WHAT YOU WILL DO: From the records below, print exactly the lines starting at the one containing "Image of gold." and ending at the one containing "Since Daniel is", ends included, and nothing else.

[Opening RECORDED DATA section]

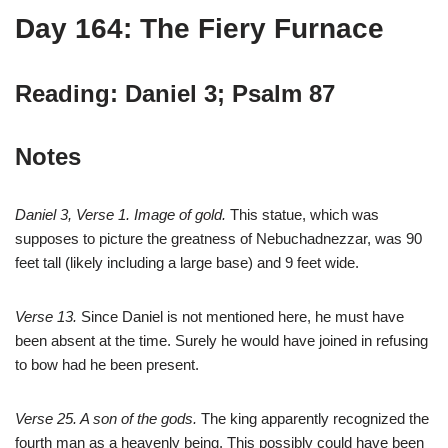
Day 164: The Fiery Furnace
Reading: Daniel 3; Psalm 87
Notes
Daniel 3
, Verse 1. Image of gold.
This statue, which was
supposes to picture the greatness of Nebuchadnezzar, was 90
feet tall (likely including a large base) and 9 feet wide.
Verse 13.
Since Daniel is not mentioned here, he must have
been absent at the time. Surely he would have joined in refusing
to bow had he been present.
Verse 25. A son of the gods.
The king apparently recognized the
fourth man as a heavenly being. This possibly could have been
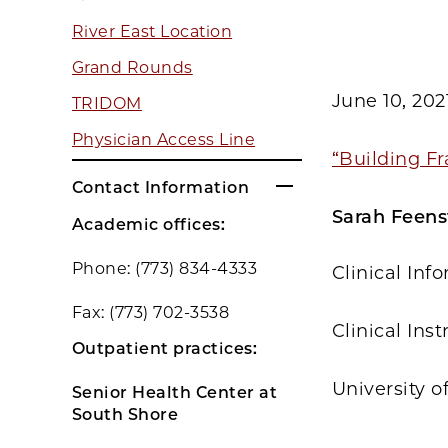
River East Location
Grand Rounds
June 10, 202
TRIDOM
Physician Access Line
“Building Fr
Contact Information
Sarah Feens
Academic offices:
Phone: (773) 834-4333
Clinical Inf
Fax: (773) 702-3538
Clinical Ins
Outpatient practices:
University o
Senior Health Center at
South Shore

[Closing RECORDED DATA section]

SOLUTION FOR THIS EXERCISE:
, Verse 1. Image of gold.
This statue, which was
supposes to picture the greatness of Nebuchadnezzar, was 90
feet tall (likely including a large base) and 9 feet wide.
Verse 13.
Since Daniel is not mentioned here, he must have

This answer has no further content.